No rol de requisitos cumulativos referido contam-se o de “não ter sido condenado
por qualquer crime doloso” e o de “não ter averbado quaisquer punições durante o
cumprimento do serviço militar”, respectivamente consagrados nas alíneas f) e l)
do preceito mencionado.
Quer um quer outro dos requisitos mencionados acarretam, de forma automática e
como efeito necessário, a impossibilidade de admissão a concurso para os
candidatos que tenham sofrido uma ou mais condenações por crime doloso, ou uma
ou mais punições, quaisquer que estas sejam, durante o cumprimento do serviço
militar.
No caso da alínea l), a punição, inibidora da admissão a concurso, pode ser
qualquer uma, incluindo a simples repreensão.
Está-se seguramente perante um efeito automático da punição, que inviabiliza a
candidatura e assim o eventual acesso a uma determinada profissão.
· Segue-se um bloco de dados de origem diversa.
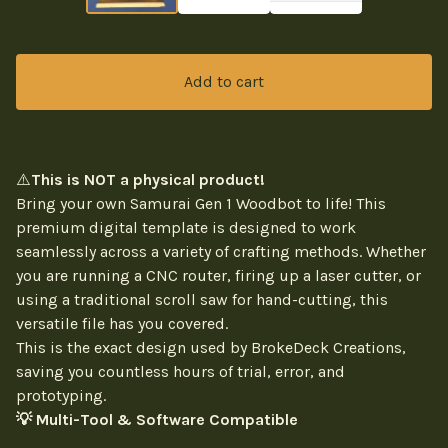
Add to cart
⚠️
This is NOT a physical product!
Bring your own Samurai Gen 1 Woodbot to life! This
premium digital template is designed to work
seamlessly across a variety of crafting methods. Whether
you are running a CNC router, firing up a laser cutter, or
using a traditional scroll saw for hand-cutting, this
versatile file has you covered.
This is the exact design used by BrokeDeck Creations,
saving you countless hours of trial, error, and
prototyping.
💡 Multi-Tool & Software Compatible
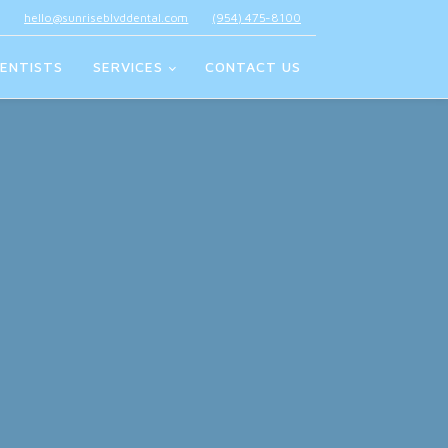
hello@sunriseblvddental.com
(954) 475-8100
ENTISTS
SERVICES
CONTACT US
Na verdade, ao dispor o normativo legal em causa que o candidato não será
admitido a concurso se tiver sofrido condenação por crime doloso ou uma qualquer
punição durante o cumprimento do serviço militar, facilmente se conclui que não
se está perante uma apreciação e valoração autónoma do comportamento anterior do
candidato, mas perante uma decorrência automática e, por isso, ope legis, de
sanções anteriormente aplicadas.
Esta consequência automática, desligada de qualquer valoração da sua adequação e
proporcionalidade ao caso concreto, colide frontalmente com a norma contida no
art.º 30º, n.º 4, da Constituição, que determina que “nenhuma pena envolve como
efeito necessário a perda de quaisquer direitos civis, profissionais ou
políticos.”
…
A jurisprudência do Tribunal Constitucional é já vasta sobre a matéria, e vai no
sentido de que os efeitos das penas se traduzem materialmente numa verdadeira
pena, que não pode deixar de estar sujeita, na sua aplicação, às regras próprias
do Estado de direito democrático, designadamente as da reserva judicial, do
princípio da culpa e da proporcionalidade da pena.
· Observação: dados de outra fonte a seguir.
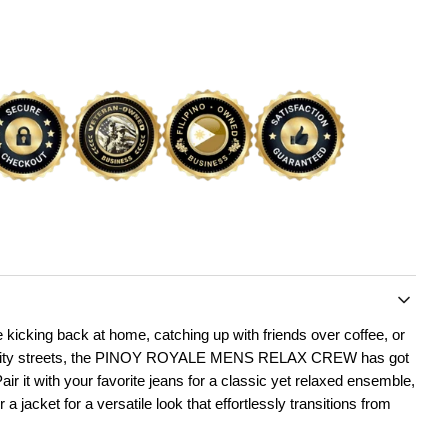
 kicking back at home, catching up with friends over coffee, or
e city streets, the PINOY ROYALE MENS RELAX CREW has got
ir it with your favorite jeans for a classic yet relaxed ensemble,
r a jacket for a versatile look that effortlessly transitions from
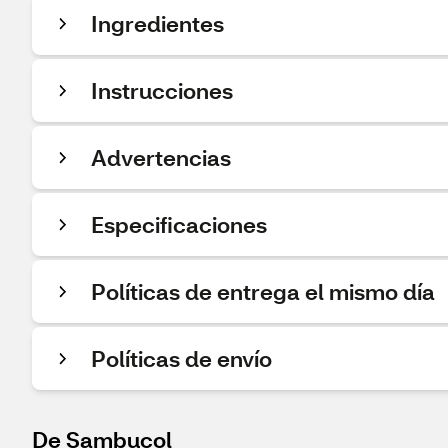
Ingredientes
Instrucciones
Advertencias
Especificaciones
Políticas de entrega el mismo día
Políticas de envío
De Sambucol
Por exemplo, no Acórdão n.º 562/03 — através do qual foi declarada a
inconstitucionalidade, com força obrigatória geral, de uma norma do Estatuto dos
Militares da Guarda Nacional Republicana (GNR), aprovado pelo Decreto-Lei n.º
265/93, de 31 de Julho, conjugada com uma outra norma do Regulamento de
Disciplina da GNR, aprovado pela Lei n.º 145/99, de 1 de Setembro, que
estabeleciam como condição especial para a promoção ao posto de cabo, por
diuturnidade, a de não ter o candidato sido punido na Guarda com o somatório de
penas superior a vinte dias de suspensão ou equivalente - elencam-se as vários
decisões do Tribunal sobre a matéria.
…
No mesmo Acórdão é ainda apreciada a questão, de resto já merecedora de decisões
no mesmo sentido em arestos anteriores também aí mencionados, da aplicabilidade
do disposto no artº 30.º, n.º 4, da Constituição a sanções de tipo disciplinar.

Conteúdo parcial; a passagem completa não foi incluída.